Fig. 2 shows the trajectory of the average energy of the populations and the CMA-ES step size. The step size, σ, was automatically adjusted by the algorithm, narrowing or widening the underlying distribution [eqn. (1)] as necessary. The inset in Fig. 2 displays the overlayer reconstruction of a SrTiO3(110) 4×1 surface that was identified by local optimization of the lowest energy structure generated by the CMA-ES for depth d = 6 Å. The structure reproduces the expected overlayer with rings of corner-sharing TiO4 consisting of six and ten members, respectively.2,3 However, it does not represent the ground-state overlayer structure, as will be discussed later.
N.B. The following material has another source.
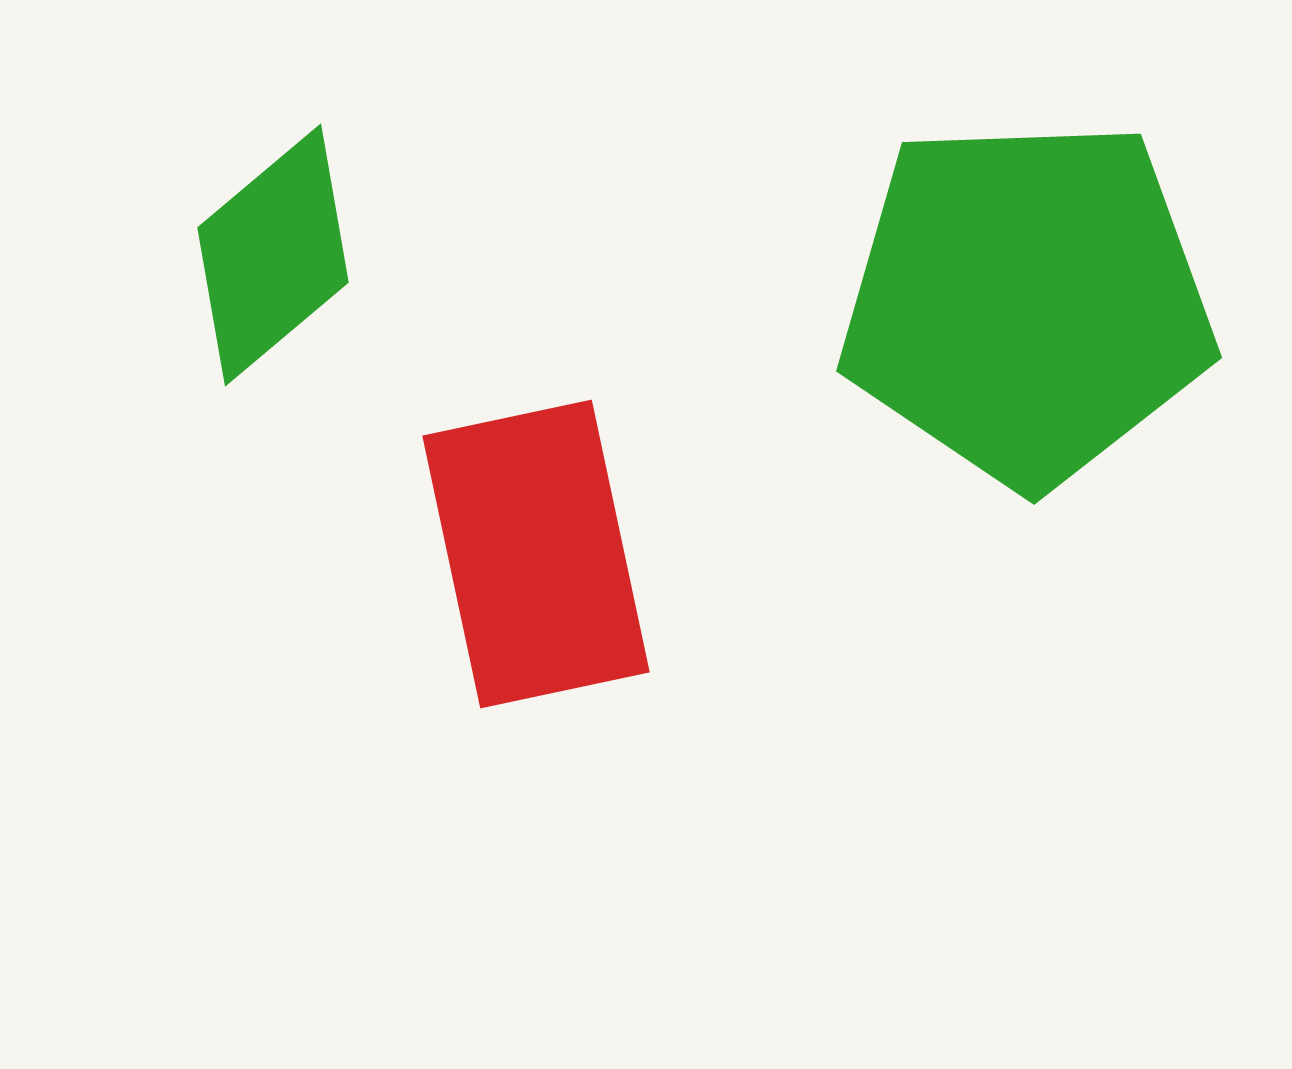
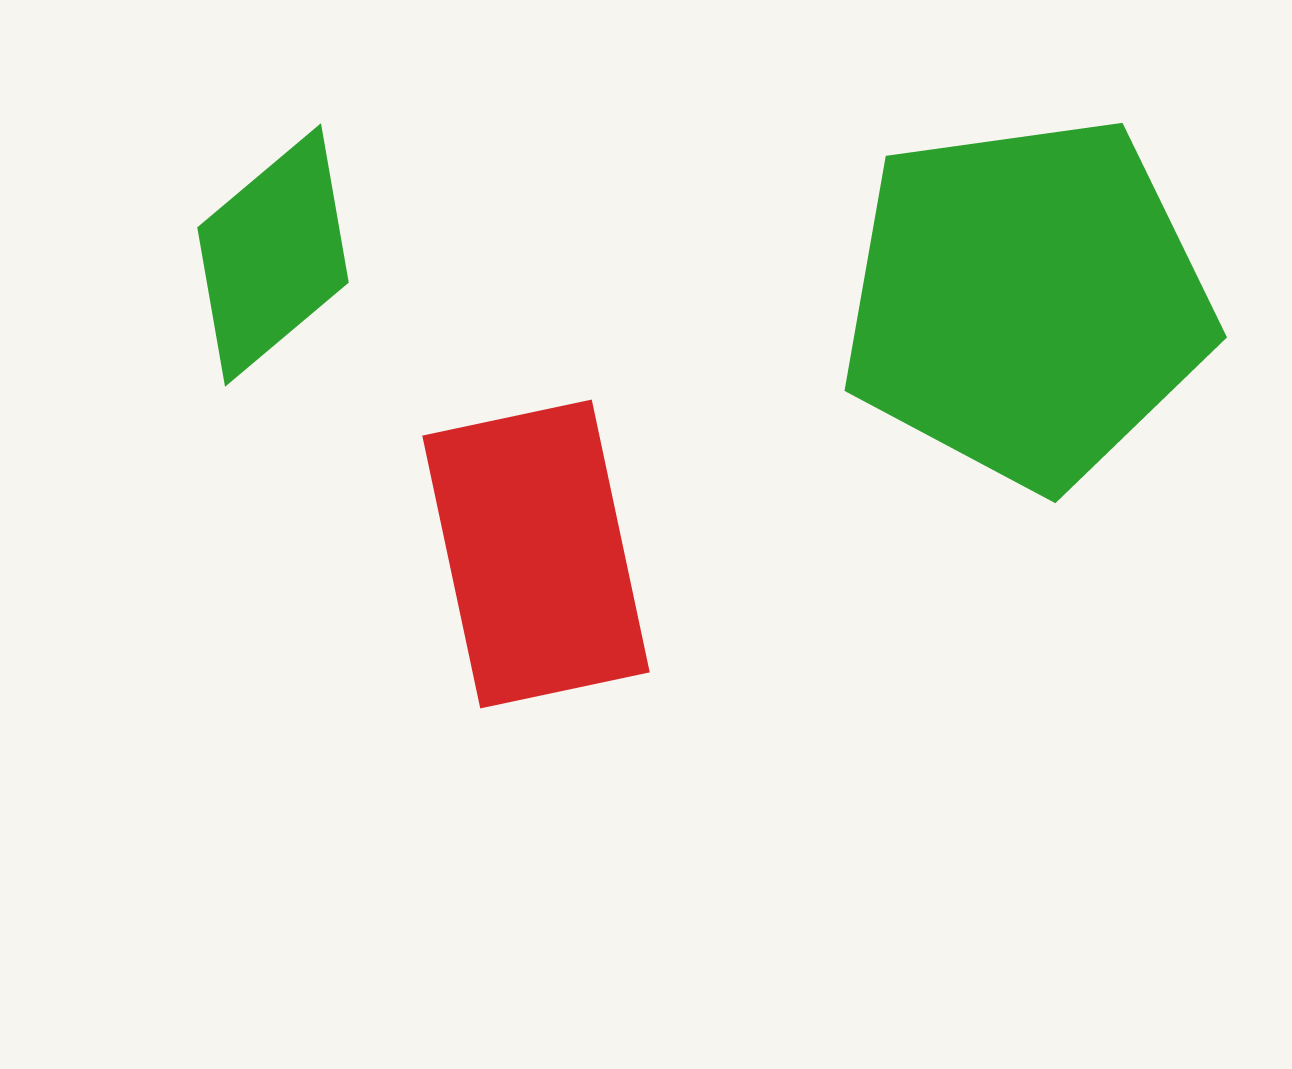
green pentagon: rotated 6 degrees counterclockwise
image file: d2dd00072e-f2.tif
Fig. 2 Trajectory (black solid line) of the average energy of the population over 500 generations of a GPAW-backed CMA-ES run on a SrTiO3(110) 4×1 structure with d = 6 Å. The three times the standard deviation of energies within each generation is highlighted in orange. The area highlighted in orange has a height equal to three times the standard deviation of the energies within each generation. The dotted blue line shows the CMA-ES parameter step-size σ. In the inset, the local optimization of the resulting overlayer consisting of rings of corner-sharing TiO4 tetrahedra is shown; the unit cell is indicated by a white rectangle.
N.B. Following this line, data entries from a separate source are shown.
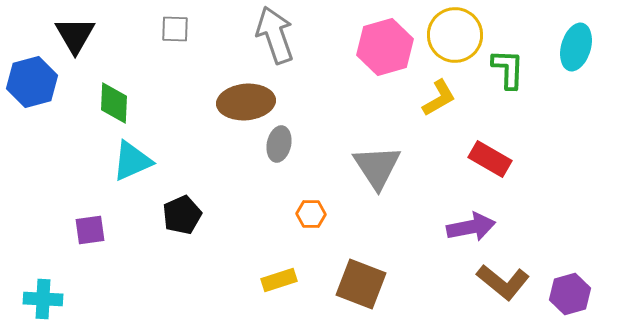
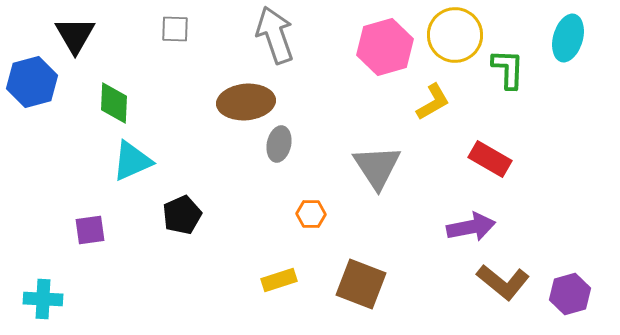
cyan ellipse: moved 8 px left, 9 px up
yellow L-shape: moved 6 px left, 4 px down
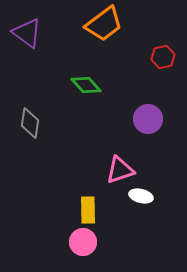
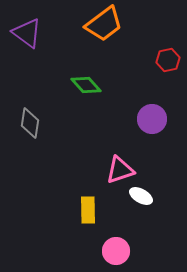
red hexagon: moved 5 px right, 3 px down
purple circle: moved 4 px right
white ellipse: rotated 15 degrees clockwise
pink circle: moved 33 px right, 9 px down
To perform sets of multiple evolutionary runs within reasonable time frames and, thereby, utilize the stochastic nature of the CMA-ES algorithm to explore more distinct local minima of the PES, a NNFF model was trained on selected SrTiO3(110) 4×1 structures. The training data was obtained from the three DFT-based CMA-ES trajectories described above. From these we used the individual structure with the lowest energy and a randomly chosen structure of each generation of each run. For the validation data, an individual from each generation was chosen at random. With this we arrived at 3000 configurations in the training data and 500 in the validation data. Finally, 5000 structures were chosen completely at random from the available DFT calculations as test data, only excluding previously selected data. The resulting model, labeled NNFF1, achieved a mean absolute error (MAE) of 1.79 meV per atom or in terms of surface energy 1.40 meV Å−2 for training energies and 68.40 meV Å−1 for training forces. The NNFF performance on training and validation data is shown in Fig. 3, which does not show any indication of overfitting. Similar MAEs were also found for the test set, labeled 4×1 in Table 1.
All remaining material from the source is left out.